The student, Yektan Turkyilmaz, a Turkish citizen, was arrested in June as he was
leaving Armenia for Turkey with about 100 secondhand books he had
legally purchased. Mr. Turkyilmaz, who has been in jail in
Armenia since then, was charged in July with customs violations for
attempting to take books more than 50 years old out of the country
without permission. The prohibition against doing so falls under an
article of the Armenian criminal code that mentions narcotics and
nuclear weapons, among other dangerous items, as well as the removal of
"cultural values for the transportation of which special rules are
established."
No trial date has been set
in the case. Duke officials have contacted members of Congress and have
sought the help of prominent Armenian-Americans. Orin Starn, Mr.

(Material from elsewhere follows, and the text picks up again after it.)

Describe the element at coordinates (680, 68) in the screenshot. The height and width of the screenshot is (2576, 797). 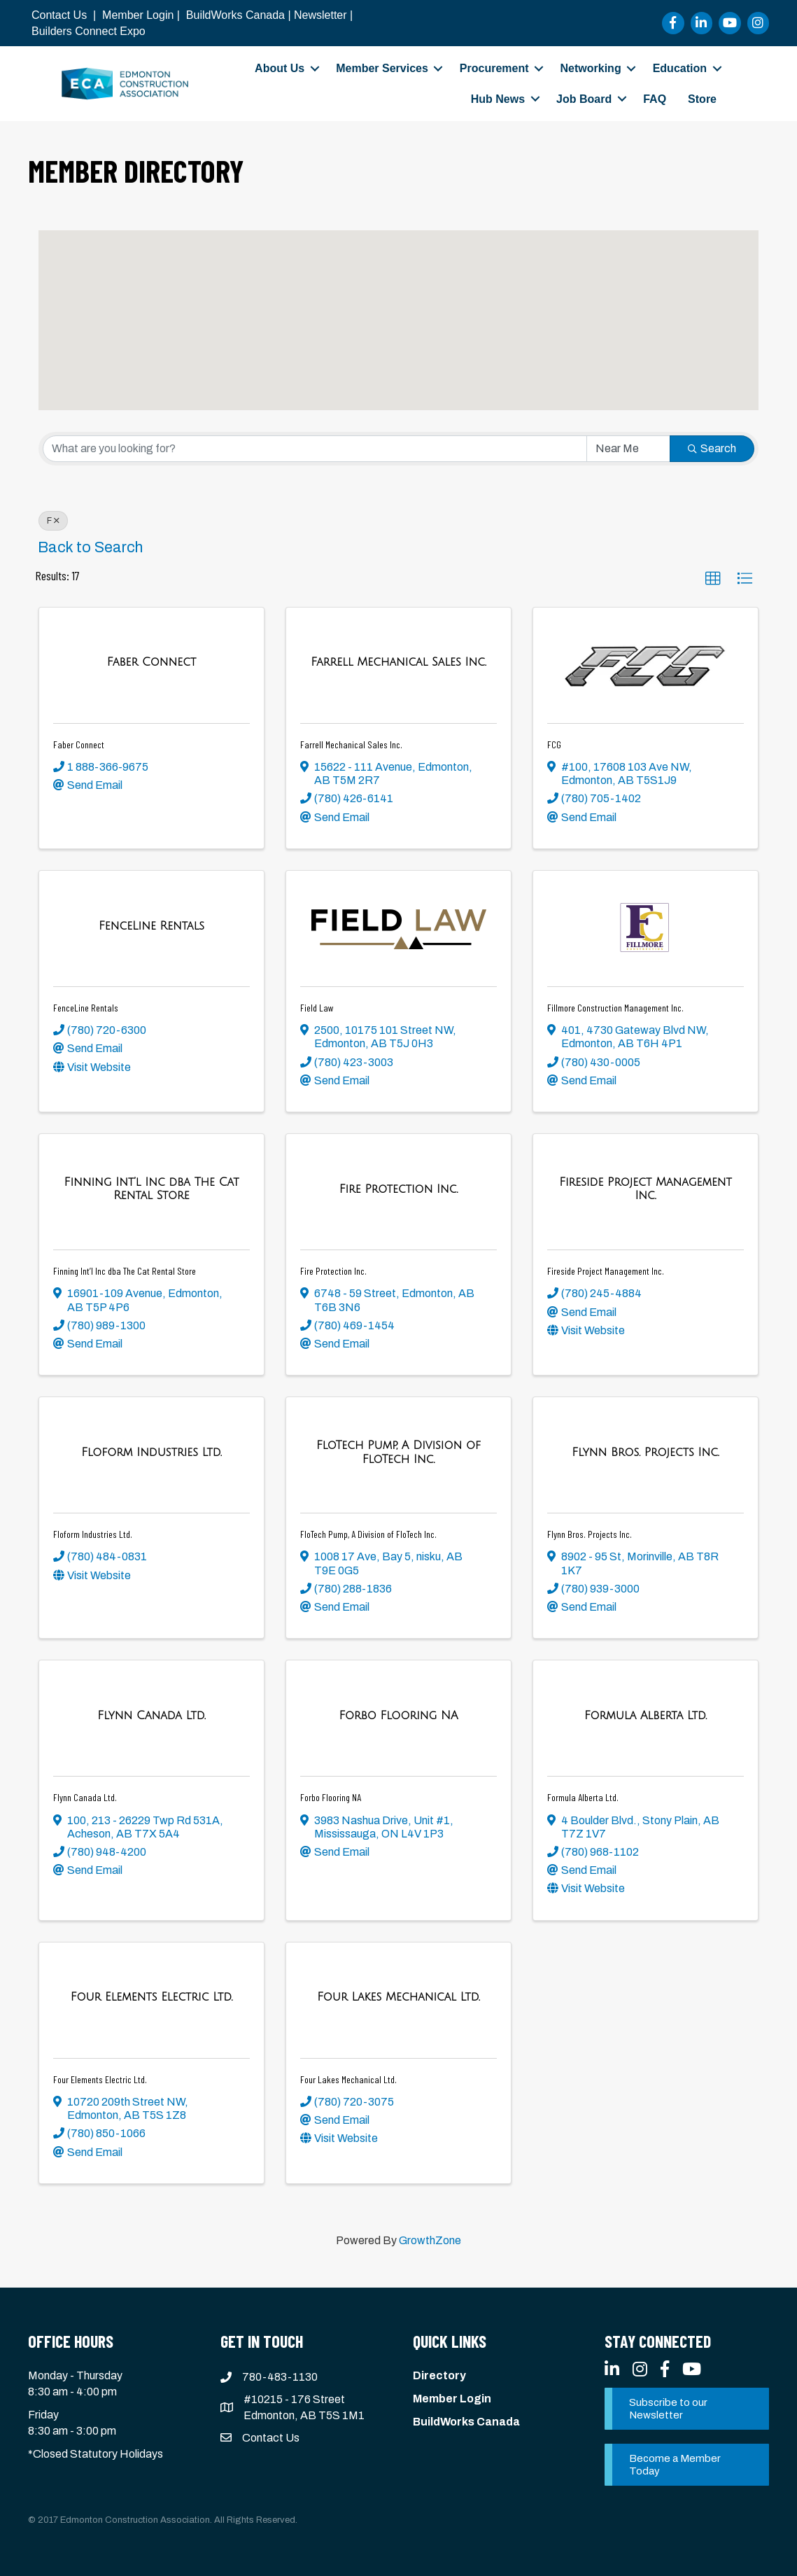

Turkyilmaz's dissertation supervisor, said the student had
made a mistake and would willingly pay a fine and return whatever books
were requested in order to avoid a long jail term. It is common for
scholars to acquire or collect books from the period they study, he
said.
Ayse Gul Altinay, an
assistant professor at Sabanci University, in Istanbul, who is
coordinating efforts on Mr. Turkyilmaz's behalf, said many of
the scholars she has contacted, including Armenians and
Armenian-Americans, were "shocked" to find out that Armenian law treats
customs violations relating to books in the same way it does violations
involving nuclear weapons. If convicted, Mr. Turkyilmaz faces
a jail sentence of four to eight years.
Mr.
Turkyilmaz is a candidate for a degree in cultural
anthropology. His dissertation topic, eastern Anatolia (the Asian part
of Turkey) from 1908 to 1938, is at the heart of the matter. Relations
between Turkey and Armenia have long been strained. In 1915 Ottoman
Turkish forces killed as many as 1.5 million Armenians in eastern
Anatolia. Armenians characterize the killings as genocide, but Turkey
attributes the deaths to civil war and other factors, and emphasizes
that many Turks also perished.
Ms. Altinay
said Mr. Turkyilmaz's work is highly original. "This is the
formation period of Turkish nationalism, of Kurdish nationalism, and of
Armenian nationalism," she said.
Armenia's
president, Robert Kocharian, has not responded to the letter, which Ms.
Altinay said had itself become a peace project. "There are prominent
genocide researchers who have signed this document who have dedicated
their whole lives to criticizing Turkey and Turks," she said.